[Extracted data entries]
-*-

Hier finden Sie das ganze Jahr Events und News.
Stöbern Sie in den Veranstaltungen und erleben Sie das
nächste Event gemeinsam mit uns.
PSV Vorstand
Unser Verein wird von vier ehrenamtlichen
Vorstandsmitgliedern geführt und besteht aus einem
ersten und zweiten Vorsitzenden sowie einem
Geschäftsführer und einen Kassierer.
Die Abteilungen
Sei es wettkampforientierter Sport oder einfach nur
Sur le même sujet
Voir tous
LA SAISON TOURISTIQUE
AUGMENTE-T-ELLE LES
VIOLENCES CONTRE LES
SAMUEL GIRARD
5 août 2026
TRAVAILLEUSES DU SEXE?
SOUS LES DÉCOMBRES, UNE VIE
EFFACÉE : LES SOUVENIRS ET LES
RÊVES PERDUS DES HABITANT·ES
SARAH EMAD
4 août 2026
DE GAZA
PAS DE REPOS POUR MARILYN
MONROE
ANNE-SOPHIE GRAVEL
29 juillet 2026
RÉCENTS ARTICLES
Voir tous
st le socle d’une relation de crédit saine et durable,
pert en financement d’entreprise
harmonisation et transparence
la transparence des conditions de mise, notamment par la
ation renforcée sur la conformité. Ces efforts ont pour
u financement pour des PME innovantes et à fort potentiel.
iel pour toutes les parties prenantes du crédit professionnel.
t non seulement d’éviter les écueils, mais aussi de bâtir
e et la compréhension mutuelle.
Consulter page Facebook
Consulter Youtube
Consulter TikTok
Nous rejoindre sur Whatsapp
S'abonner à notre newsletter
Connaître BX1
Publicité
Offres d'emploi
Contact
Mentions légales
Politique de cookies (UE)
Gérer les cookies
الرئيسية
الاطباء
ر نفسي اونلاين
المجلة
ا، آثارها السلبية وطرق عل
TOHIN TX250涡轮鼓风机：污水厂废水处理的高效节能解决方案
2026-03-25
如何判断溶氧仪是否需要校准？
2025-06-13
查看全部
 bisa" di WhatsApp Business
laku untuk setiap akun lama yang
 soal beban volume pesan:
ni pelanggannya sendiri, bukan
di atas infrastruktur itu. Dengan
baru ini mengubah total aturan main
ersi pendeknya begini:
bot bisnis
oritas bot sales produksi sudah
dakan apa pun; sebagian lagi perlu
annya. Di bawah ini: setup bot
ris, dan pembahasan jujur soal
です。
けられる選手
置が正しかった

-*-

Set down every entry exactly as given.

Hier finden Sie das ganze Jahr Events und News.
Stöbern Sie in den Veranstaltungen und erleben Sie das
nächste Event gemeinsam mit uns.
PSV Vorstand
Unser Verein wird von vier ehrenamtlichen
Vorstandsmitgliedern geführt und besteht aus einem
ersten und zweiten Vorsitzenden sowie einem
Geschäftsführer und einen Kassierer.
Die Abteilungen
Sei es wettkampforientierter Sport oder einfach nur
Sur le même sujet
Voir tous
LA SAISON TOURISTIQUE
AUGMENTE-T-ELLE LES
VIOLENCES CONTRE LES
SAMUEL GIRARD
5 août 2026
TRAVAILLEUSES DU SEXE?
SOUS LES DÉCOMBRES, UNE VIE
EFFACÉE : LES SOUVENIRS ET LES
RÊVES PERDUS DES HABITANT·ES
SARAH EMAD
4 août 2026
DE GAZA
PAS DE REPOS POUR MARILYN
MONROE
ANNE-SOPHIE GRAVEL
29 juillet 2026
RÉCENTS ARTICLES
Voir tous
st le socle d’une relation de crédit saine et durable,
pert en financement d’entreprise
harmonisation et transparence
la transparence des conditions de mise, notamment par la
ation renforcée sur la conformité. Ces efforts ont pour
u financement pour des PME innovantes et à fort potentiel.
iel pour toutes les parties prenantes du crédit professionnel.
t non seulement d’éviter les écueils, mais aussi de bâtir
e et la compréhension mutuelle.
Consulter page Facebook
Consulter Youtube
Consulter TikTok
Nous rejoindre sur Whatsapp
S'abonner à notre newsletter
Connaître BX1
Publicité
Offres d'emploi
Contact
Mentions légales
Politique de cookies (UE)
Gérer les cookies
الرئيسية
الاطباء
ر نفسي اونلاين
المجلة
ا، آثارها السلبية وطرق عل
TOHIN TX250涡轮鼓风机：污水厂废水处理的高效节能解决方案
2026-03-25
如何判断溶氧仪是否需要校准？
2025-06-13
查看全部
 bisa" di WhatsApp Business
laku untuk setiap akun lama yang
 soal beban volume pesan:
ni pelanggannya sendiri, bukan
di atas infrastruktur itu. Dengan
baru ini mengubah total aturan main
ersi pendeknya begini:
bot bisnis
oritas bot sales produksi sudah
dakan apa pun; sebagian lagi perlu
annya. Di bawah ini: setup bot
ris, dan pembahasan jujur soal
です。
けられる選手
置が正しかった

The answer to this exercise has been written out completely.